An exact repeat is needed of the lines from the one with "Find the location of a" through the last line of the data below. Please omit the pictures.

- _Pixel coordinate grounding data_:
—————

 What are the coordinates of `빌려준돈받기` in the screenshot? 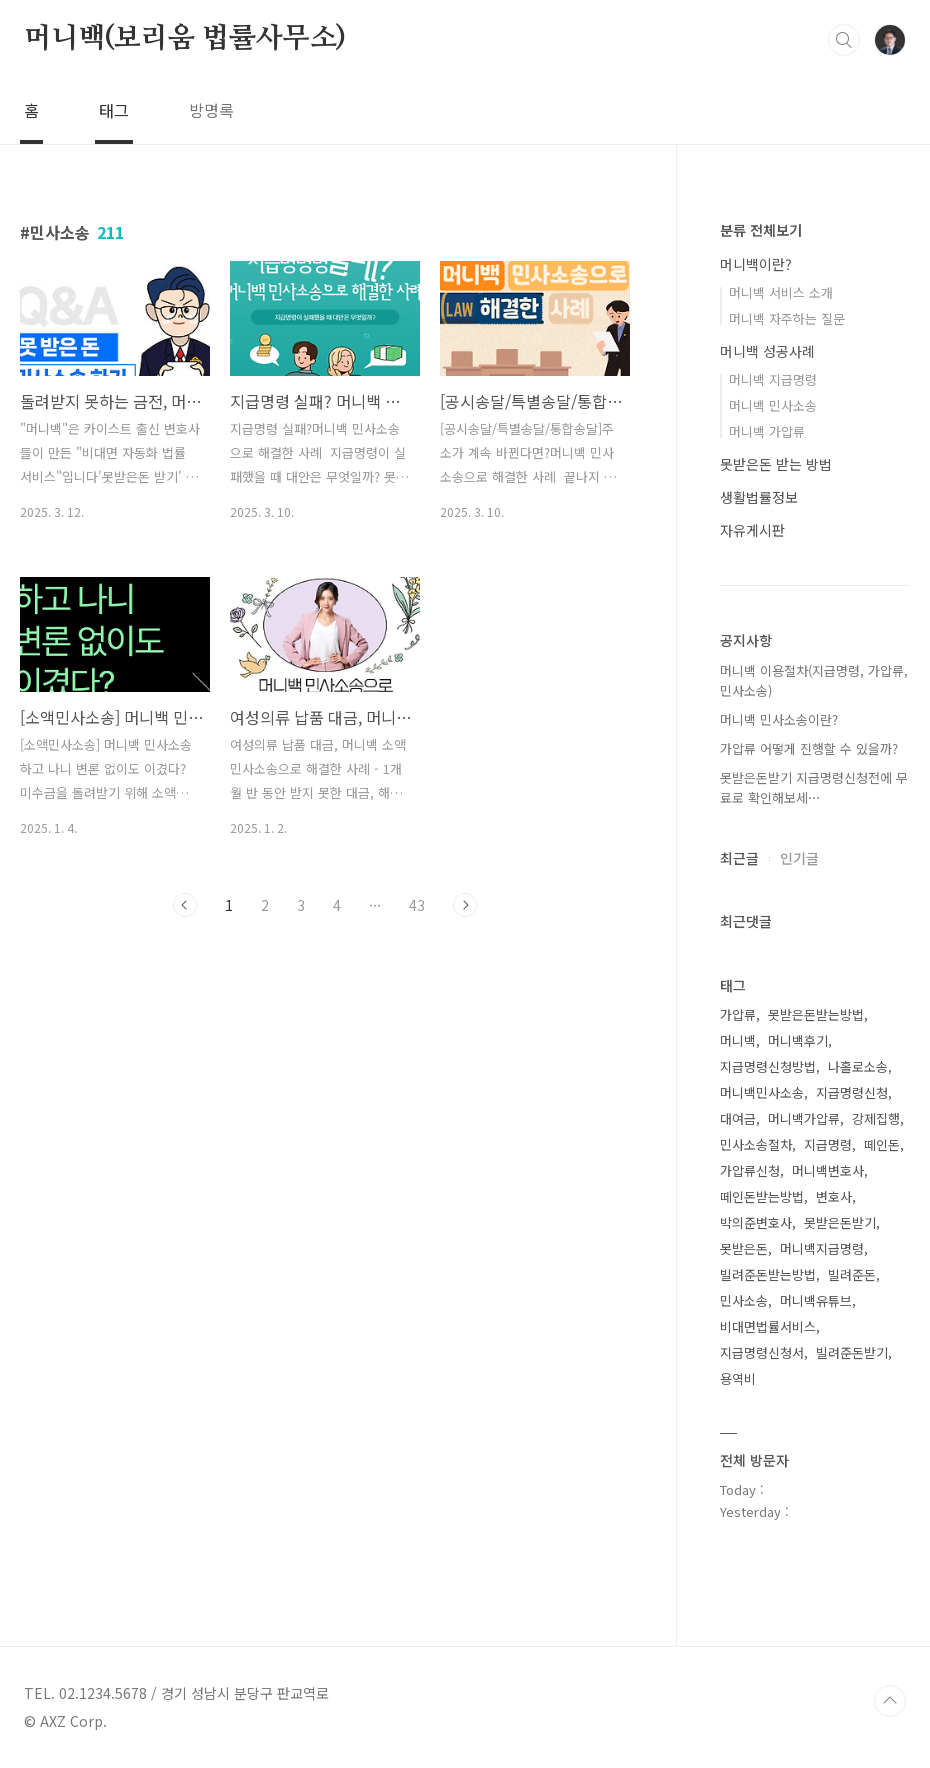 It's located at (852, 1352).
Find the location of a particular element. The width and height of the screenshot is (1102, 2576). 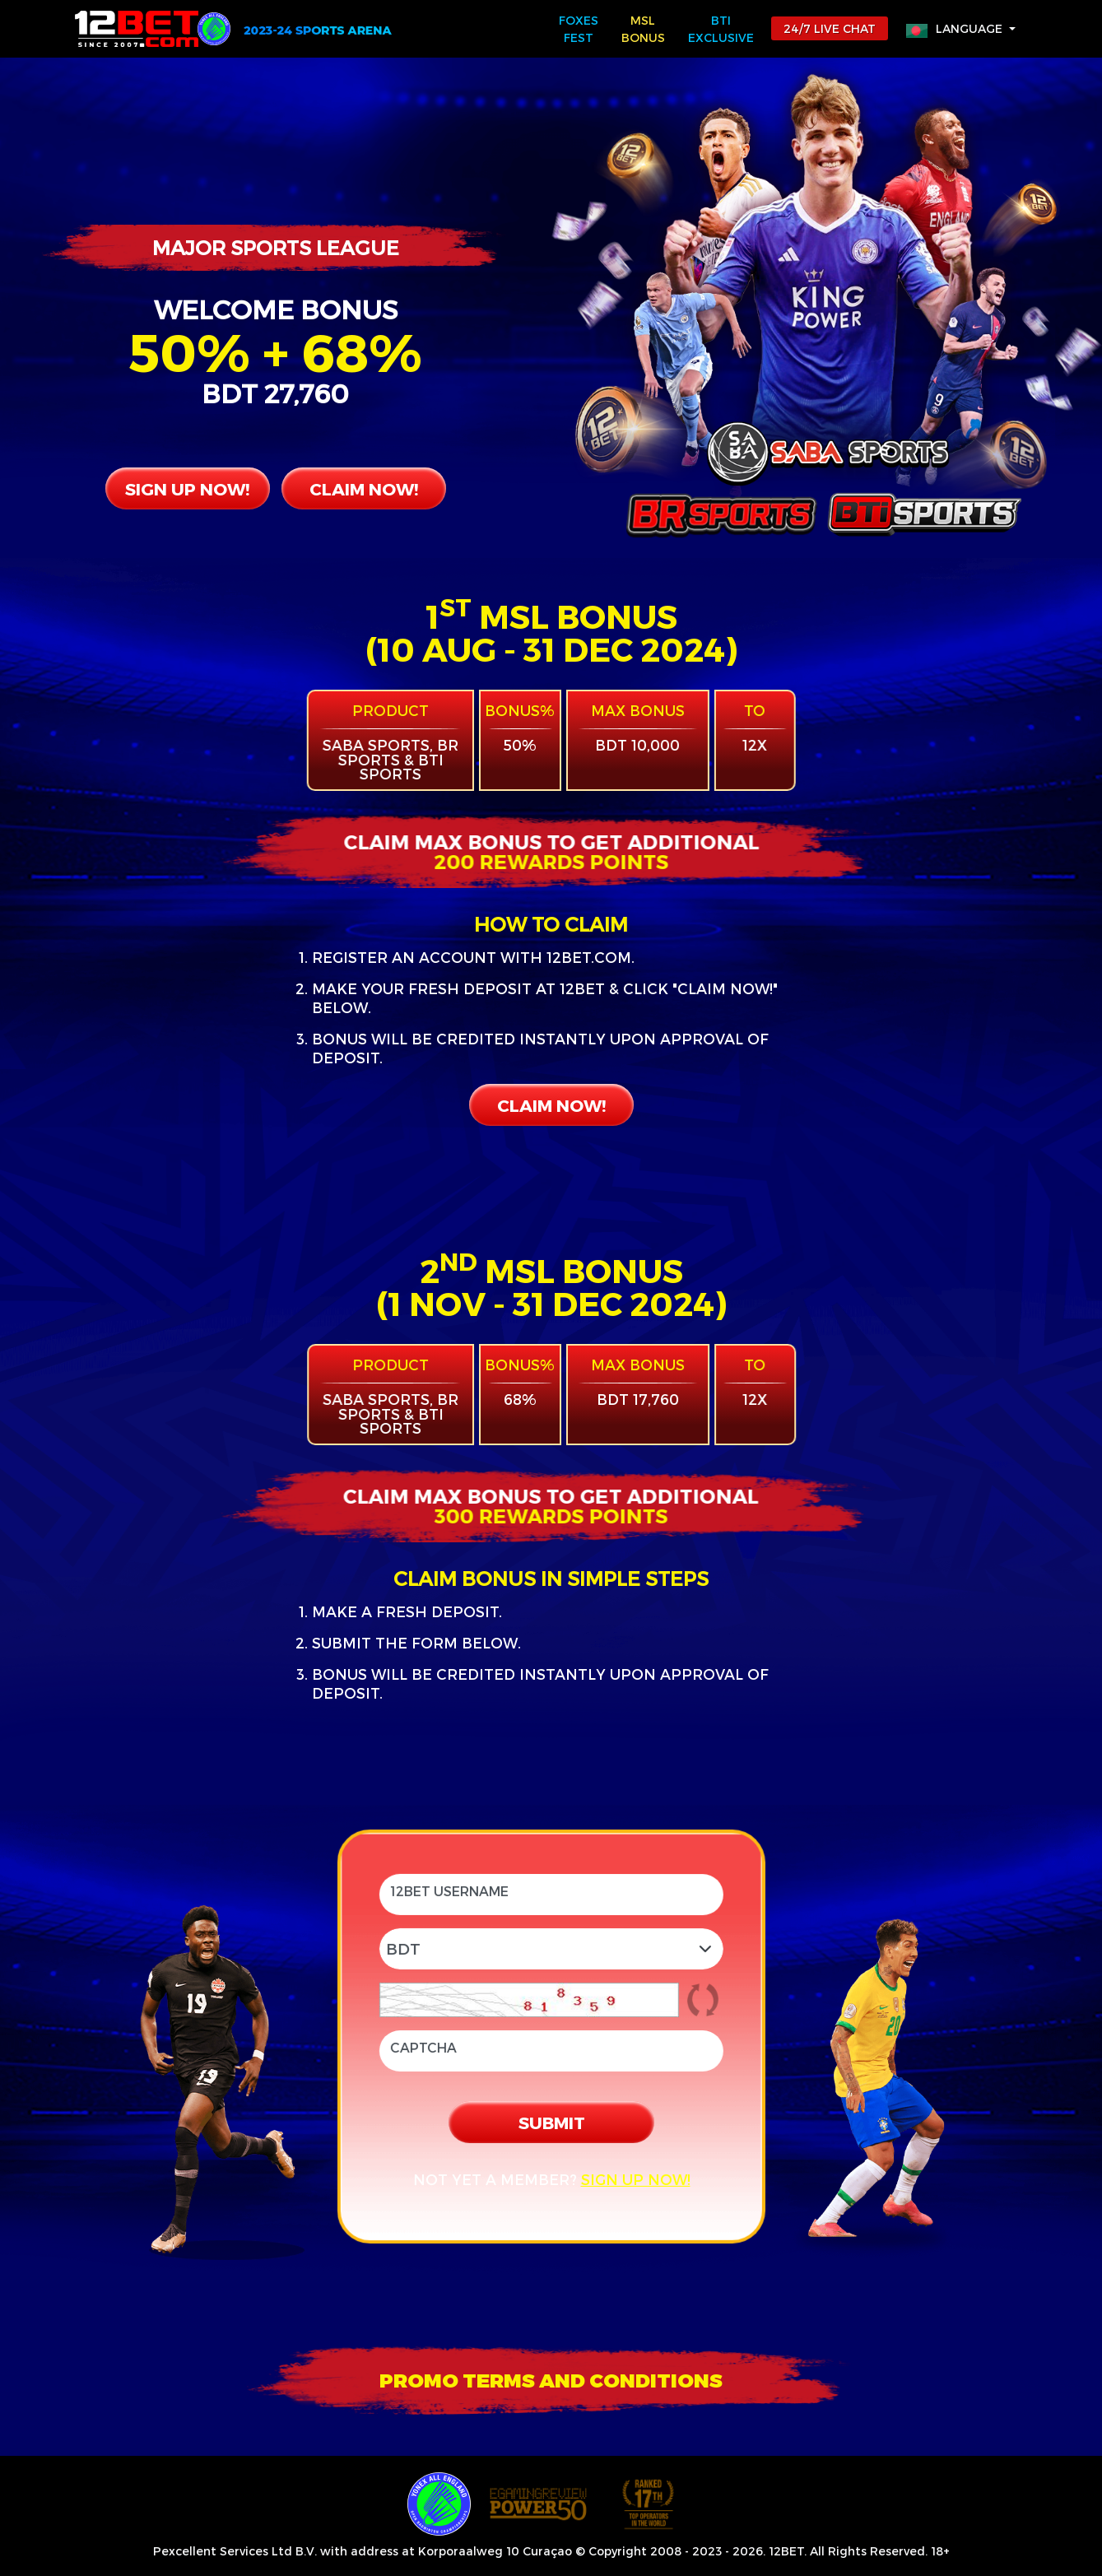

[button] is located at coordinates (961, 28).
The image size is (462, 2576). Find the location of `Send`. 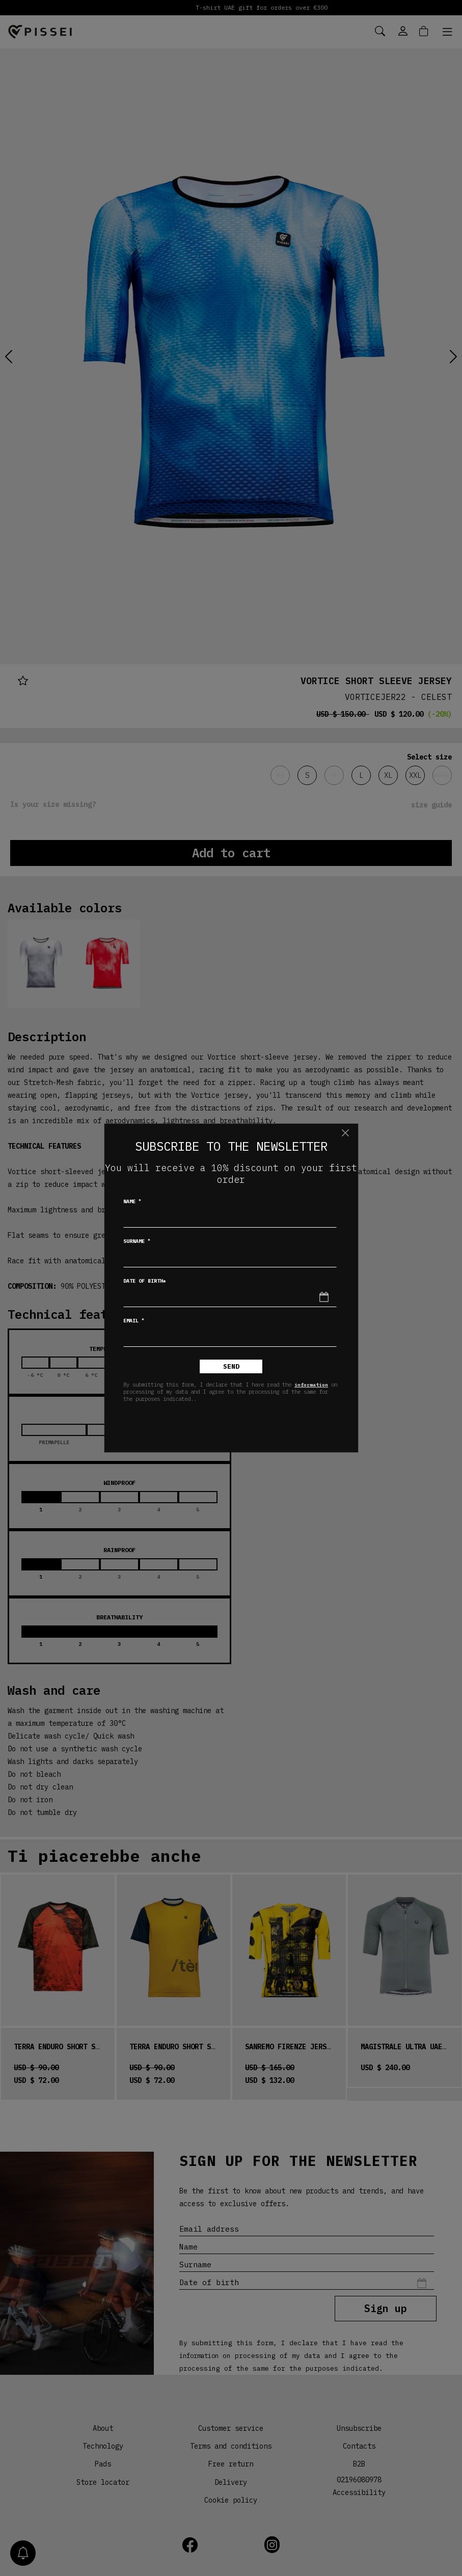

Send is located at coordinates (231, 1366).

—————

- _Written response_:
Find the location of a particular element. The width and height of the screenshot is (1102, 2576). 

[button] is located at coordinates (961, 28).
The image size is (462, 2576). Find the location of `Send`. 

Send is located at coordinates (231, 1366).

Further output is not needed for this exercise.